Perhaps the solution is to put openSUSE in a FAT file system, or put it in Linux file system but create another partition with FAT file system (for this openSUSE should avoid the 1st partition, sdX1, that should be for the personal data, so Windows XP can access it).
> Perhaps the solution is to put openSUSE in a FAT file system, or put it
> in Linux file system but create another partition with FAT file system
> (for this openSUSE should avoid the 1st partition, sdX1, that should be
> for the personal data, so Windows XP can access it).
That’s the way I’d do it. One partition for the system, one for the
data. That way the system still has filesystem rights management on it;
*nix filesystem rights don’t really apply to W32 filesystems.

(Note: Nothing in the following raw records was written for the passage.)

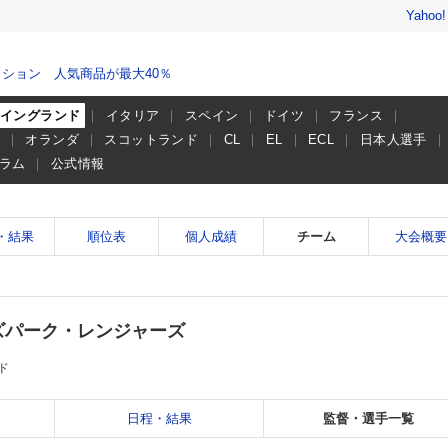
Yahoo
ション 人気商品が最大40％
イングランド
イタリア
スペイン
ドイツ
フランス
ー
オランダ
スコットランド
CL
EL
ECL
日本人選手
ラム
公式情報
・結果
順位表
個人成績
チーム
大会概要
ズパーク・レンジャーズ
ド
日程・結果
監督・選手一覧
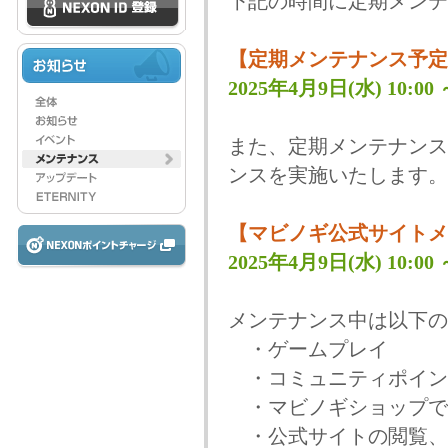
下記の時間に定期メンテ
【定期メンテナンス予定
2025年4月9日(水) 10:00 ～
また、定期メンテナンス
ンスを実施いたします。
【マビノギ公式サイトメ
2025年4月9日(水) 10:00 ～
メンテナンス中は以下の
・ゲームプレイ
・コミュニティポイン
・マビノギショップで
・公式サイトの閲覧、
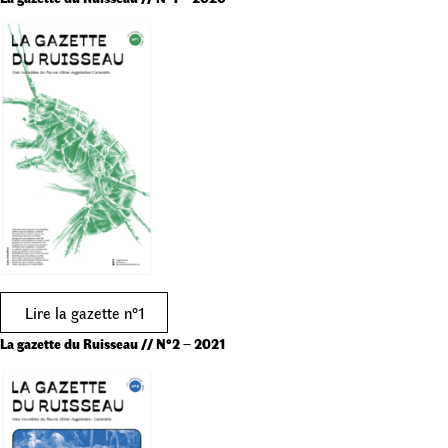
Lire la gazette n°1
La gazette du Ruisseau // N°2
–
2021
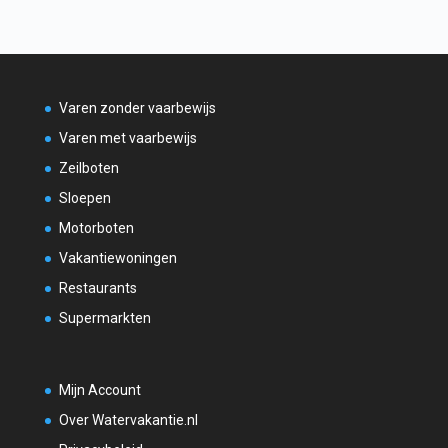
Varen zonder vaarbewijs
Varen met vaarbewijs
Zeilboten
Sloepen
Motorboten
Vakantiewoningen
Restaurants
Supermarkten
Mijn Account
Over Watervakantie.nl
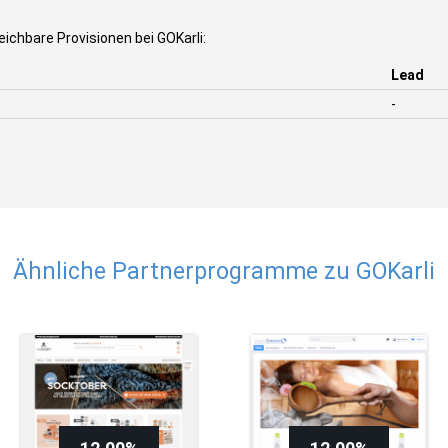
ichbare Provisionen bei GOKarli:
Lead
-
Ähnliche Partnerprogramme zu GOKarli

The problem with deletion of all data on a pendrive no one can solve.
That is what will happen during any new installation on any medium with any operating system, so either use new pendrive, or the one without anything important.
The problem with partitions.
FAT32 for Linux can be used with workarounds that will slow down Linux.
Let openSUSE live in its native file system and put your data in dedicated partition.
That is common solution for data exchange.
With XP it can be NTFS or FAT32; with partition bigger then 2 GB you have to use NTFS; up to 2 GB anything you like.